Last year, marine policy doctoral student Kelley Appleman became the first recipient of a DuPont “Clear into the Future” Graduate Research Fellowship. This year, Appleman, 29, of Hollidaysburg, Pa., will use her $25,000 fellowship to continue studying the economic value of migratory shorebirds in the Delaware Estuary. She explained that each year hundreds of thousands of migrating shorebirds stop over in Delaware to fuel up on the eggs of spawning horseshoe crabs.
“The Delaware Estuary is the only place in the world that combines the phenomenon of shorebirds and horseshoe crabs and how the two species are intertwined,” she said. “This is a unique natural occurrence that you don’t come across very often.”

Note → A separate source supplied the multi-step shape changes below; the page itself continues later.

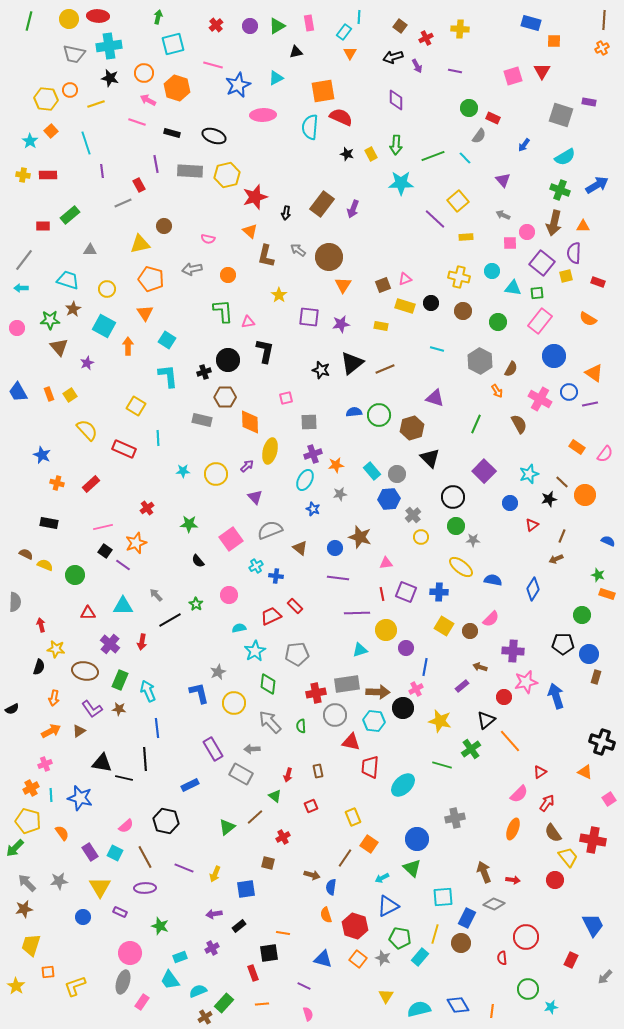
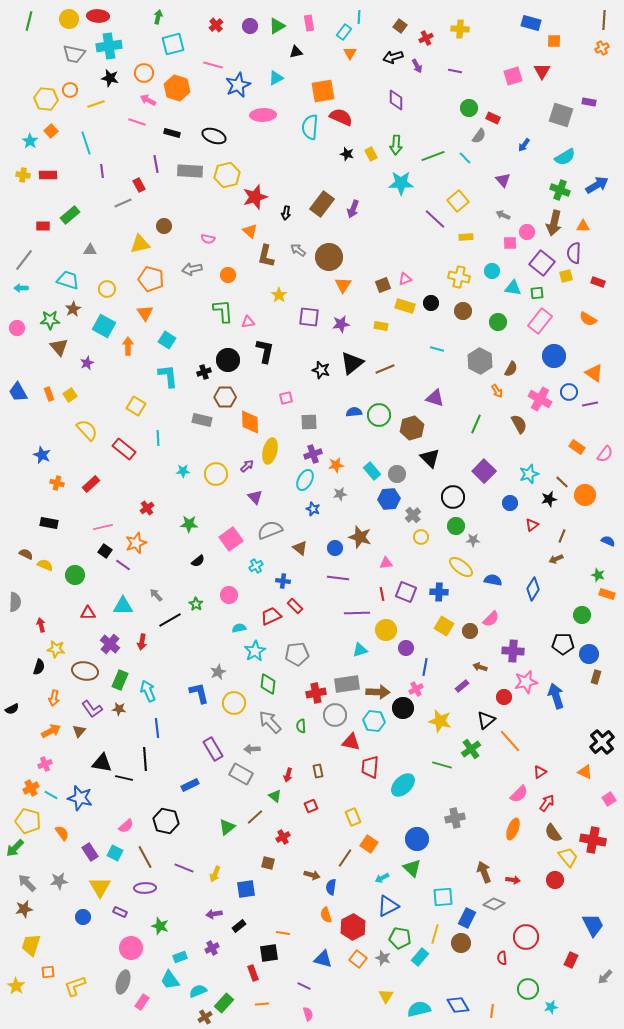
red rectangle at (124, 449): rotated 15 degrees clockwise
black semicircle at (198, 561): rotated 88 degrees counterclockwise
blue cross at (276, 576): moved 7 px right, 5 px down
brown triangle at (79, 731): rotated 16 degrees counterclockwise
black cross at (602, 742): rotated 30 degrees clockwise
cyan line at (51, 795): rotated 56 degrees counterclockwise
red hexagon at (355, 926): moved 2 px left, 1 px down; rotated 15 degrees clockwise
pink circle at (130, 953): moved 1 px right, 5 px up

In May, Appleman surveyed nearly 600 birdwatchers at three main locations in the Delaware Estuary. The surveys asked birdwatchers to answer a variety of questions, including whether or not they viewed four main migratory species, what other sites they visited, and how much they spent on their trip. To date, she has received almost 370 completed responses. Appleman expects to have preliminary results from her initial survey later this summer.
In September, she will randomly draw 1,600 Delaware residents to receive a mail questionnaire. From the responses to these questionnaires, Appleman will be able to determine non-birders’, or non-users, intrinsic values for changes in the shorebird population.
“The information will be important for resource managers and policy makers,” Appleman said. “In order to make decisions regarding the use of the estuary’s resources, it’s important to understand how to allocate these scarce resources effectively.”
At some point, she hopes to repeat her research on the New Jersey side of the estuary.
DuPont awards Clear into the Future fellowships to outstanding graduate students whose research promises to add to the body of scientific knowledge about the Delaware River and Delaware Bay.
This year’s six winners attend the University of Delaware, Rutgers University, and Drexel University, respectively. Each will receive a $25,000 fellowship to fund a faculty-approved research project.